Some reviews are just about impossible to complete without making direct references with other games. Monster Legends is among those, as being the free-to-play Facebook game owes more than a little debt of gratitude to some certain Nintendo-backed IP that commences with a ‘P.’ The real difference is you’ll be breeding your personal monsters as an alternative to catching them, and while it’s not the type of game that’s planning to have mass appeal, it’s enjoyable enough for what exactly it is.
Back story? Visit here doesn’t want a back story, thanks greatly. All you will need to know is that it takes monsters to battle monsters, and because building your own personal a la Pacific Rim isn’t an option, you’re going to have to hatch some instead. Fortunately, you’re given an egg to help you get going plus some premium currency to speed throughout the steps of hatching and feeding it.
Congrats, you’re the proud mom or dad of your very own monster! Obviously it needs a habitat to reside in, food to help it grow – which is often grown on farms, with an investment of some basic currency (gold) and time – and some… um, companionship. The motto here may be “Gotta breed ’em all” rather than “Gotta catch ’em all” except that might sound a touch too risqué.
Bad jokes aside, all basic monsters have an elemental type (plus thunder, which isn’t an element, but hey) that defines their special abilities and determines what kind of habitat where they are able to live. By breeding two types of monsters, say, a fire and an earth, the resulting egg will produce a monster which includes abilities from both elements and may reside in either among the habitats. Breeding is simple: just drag both monsters to the breeding ground structure and enable the magic happen. The overall game doesn’t even often care what gender the mother and father are. As Dr. Ian Malcolm might say, life finds a way.
Other tasks on the home front include clearing rocks, trees, and meteorites to help make room for further structures. Unfortunately, you are able to only have one worker doing a task at the same time except if you spring for a few premium currency. Habitats and farms can be upgraded, though the process quickly gets expensive in terms of gold and time. It almost is like the overall game is daring one to spend some real money.
Once you’ve got several monsters accessible, the next task is to load them onto your airship and send them to a chain of islands where they will do battle using the bad monsters. Combat is dependent on picking which attacks or abilities to utilize, by using a meter at that time showing an order where the monsters result from act. Every ability features its own animation, though except for the specials that you can only use sparingly, these tend to be pretty basic. Every fifth battle or so is against an especially tough boss.

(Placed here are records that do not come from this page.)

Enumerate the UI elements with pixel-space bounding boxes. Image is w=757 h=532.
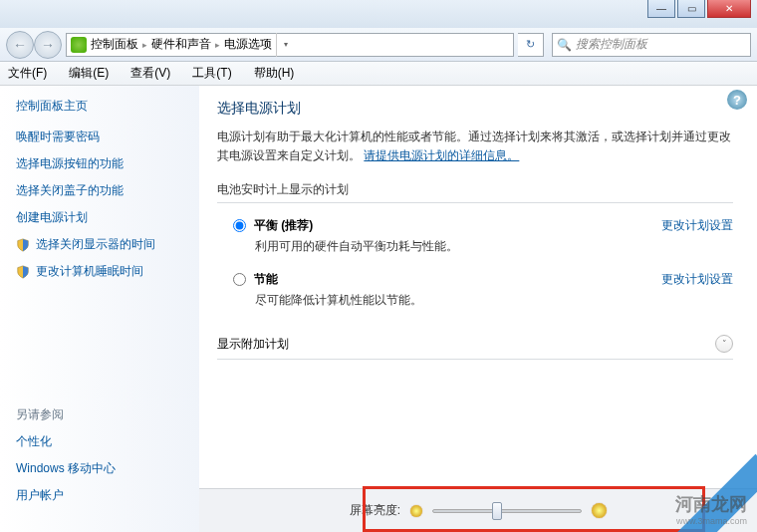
sidebar: 控制面板主页 唤醒时需要密码选择电源按钮的功能选择关闭盖子的功能创建电源计划选择… <box>0 86 199 532</box>
menu-edit[interactable]: 编辑(E) <box>65 63 113 84</box>
brightness-label: 屏幕亮度: <box>350 502 400 519</box>
brightness-bar: 屏幕亮度: <box>199 488 757 532</box>
brightness-thumb[interactable] <box>492 502 502 520</box>
plan-radio-1[interactable] <box>233 273 246 286</box>
search-icon: 🔍 <box>557 38 572 52</box>
menu-file[interactable]: 文件(F) <box>4 63 51 84</box>
breadcrumb-mid[interactable]: 硬件和声音 <box>151 36 211 53</box>
sidebar-task-label: 选择关闭显示器的时间 <box>36 236 155 253</box>
plan-radio-0[interactable] <box>233 219 246 232</box>
brightness-slider[interactable] <box>432 509 582 513</box>
menu-tools[interactable]: 工具(T) <box>188 63 235 84</box>
help-icon[interactable]: ? <box>727 90 747 110</box>
back-button[interactable]: ← <box>6 31 34 59</box>
sidebar-task-label: 选择电源按钮的功能 <box>16 155 124 172</box>
expand-icon[interactable]: ˅ <box>715 335 733 353</box>
shield-icon <box>16 265 30 279</box>
sidebar-task-label: 唤醒时需要密码 <box>16 129 100 145</box>
sidebar-task-1[interactable]: 选择电源按钮的功能 <box>16 155 191 172</box>
change-plan-settings-link[interactable]: 更改计划设置 <box>661 217 733 234</box>
sidebar-task-0[interactable]: 唤醒时需要密码 <box>16 129 191 145</box>
change-plan-settings-link[interactable]: 更改计划设置 <box>661 271 733 288</box>
see-also-link-1[interactable]: Windows 移动中心 <box>16 460 191 477</box>
refresh-button[interactable]: ↻ <box>518 33 544 57</box>
main-panel: ? 选择电源计划 电源计划有助于最大化计算机的性能或者节能。通过选择计划来将其激… <box>199 86 757 532</box>
sidebar-task-4[interactable]: 选择关闭显示器的时间 <box>16 236 191 253</box>
menu-help[interactable]: 帮助(H) <box>250 63 299 84</box>
page-description: 电源计划有助于最大化计算机的性能或者节能。通过选择计划来将其激活，或选择计划并通… <box>217 128 733 165</box>
address-bar[interactable]: 控制面板 ▸ 硬件和声音 ▸ 电源选项 ▾ <box>66 33 514 57</box>
sidebar-task-2[interactable]: 选择关闭盖子的功能 <box>16 182 191 199</box>
sidebar-task-label: 更改计算机睡眠时间 <box>36 263 143 280</box>
close-button[interactable]: ✕ <box>707 0 751 18</box>
address-dropdown-icon[interactable]: ▾ <box>276 33 294 57</box>
sidebar-task-3[interactable]: 创建电源计划 <box>16 209 191 226</box>
plan-desc: 尽可能降低计算机性能以节能。 <box>217 290 733 321</box>
sidebar-task-label: 创建电源计划 <box>16 209 88 226</box>
breadcrumb-sep-icon: ▸ <box>215 40 220 50</box>
control-panel-home-link[interactable]: 控制面板主页 <box>16 98 191 115</box>
nav-bar: ← → 控制面板 ▸ 硬件和声音 ▸ 电源选项 ▾ ↻ 🔍 搜索控制面板 <box>0 28 757 62</box>
forward-button[interactable]: → <box>34 31 62 59</box>
menu-bar: 文件(F) 编辑(E) 查看(V) 工具(T) 帮助(H) <box>0 62 757 86</box>
see-also-header: 另请参阅 <box>16 406 191 423</box>
additional-label: 显示附加计划 <box>217 336 289 353</box>
battery-plans-header: 电池安时计上显示的计划 <box>217 177 733 203</box>
sidebar-task-label: 选择关闭盖子的功能 <box>16 182 124 199</box>
sun-bright-icon <box>592 503 607 518</box>
breadcrumb-leaf[interactable]: 电源选项 <box>224 36 272 53</box>
plan-name: 节能 <box>254 271 278 288</box>
minimize-button[interactable]: — <box>647 0 675 18</box>
title-bar: — ▭ ✕ <box>0 0 757 28</box>
more-info-link[interactable]: 请提供电源计划的详细信息。 <box>364 148 519 162</box>
breadcrumb-root[interactable]: 控制面板 <box>91 36 138 53</box>
show-additional-plans[interactable]: 显示附加计划 ˅ <box>217 329 733 360</box>
sun-dim-icon <box>410 505 422 517</box>
maximize-button[interactable]: ▭ <box>677 0 705 18</box>
page-title: 选择电源计划 <box>217 100 733 118</box>
plan-name: 平衡 (推荐) <box>254 217 313 234</box>
power-plan-0: 平衡 (推荐)更改计划设置 <box>217 213 733 236</box>
sidebar-task-5[interactable]: 更改计算机睡眠时间 <box>16 263 191 280</box>
power-plan-1: 节能更改计划设置 <box>217 267 733 290</box>
shield-icon <box>16 238 30 252</box>
plan-desc: 利用可用的硬件自动平衡功耗与性能。 <box>217 236 733 267</box>
window-buttons: — ▭ ✕ <box>647 0 751 18</box>
menu-view[interactable]: 查看(V) <box>126 63 174 84</box>
control-panel-icon <box>71 37 87 53</box>
breadcrumb-sep-icon: ▸ <box>142 40 147 50</box>
search-placeholder: 搜索控制面板 <box>576 36 647 53</box>
search-input[interactable]: 🔍 搜索控制面板 <box>552 33 751 57</box>
see-also-link-0[interactable]: 个性化 <box>16 433 191 450</box>
see-also-link-2[interactable]: 用户帐户 <box>16 487 191 504</box>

What strategy there may be involves the rock-paper-scissors dynamic involving the elements. That’s where dual-element monsters be useful, since if your enemies are nonster to fire, maybe an earth attack will work instead. Abilities also cost stamina, though consumables can deal with healing or energy replenishment in a pinch.
Victories earn experience points for you and the monster, along with potential gold or resources depending on a random spin. Both XP and food assist in leveling up monsters, that is helpful, and so they learn new abilities because they advance. In addition they physically grow and transform at regular intervals, providing them with a certain amount of extra personality beyond the fairly generic, less cute as that ‘P’ brand art. It’s also nice that they come with names – certainly one of my starting monsters was dubbed JJ.
There’s more, much like the usual social features along with the choice to challenge other players after you reach level 10, but it’s nothing you haven’t seen before on Facebook. Monster Legends is a kind of by-the-numbers kind of entertainment that works if you dig the theme and possibly will give you no real joy should you don’t. And also as it ends up, it really was possible to talk about it completely on its own merits.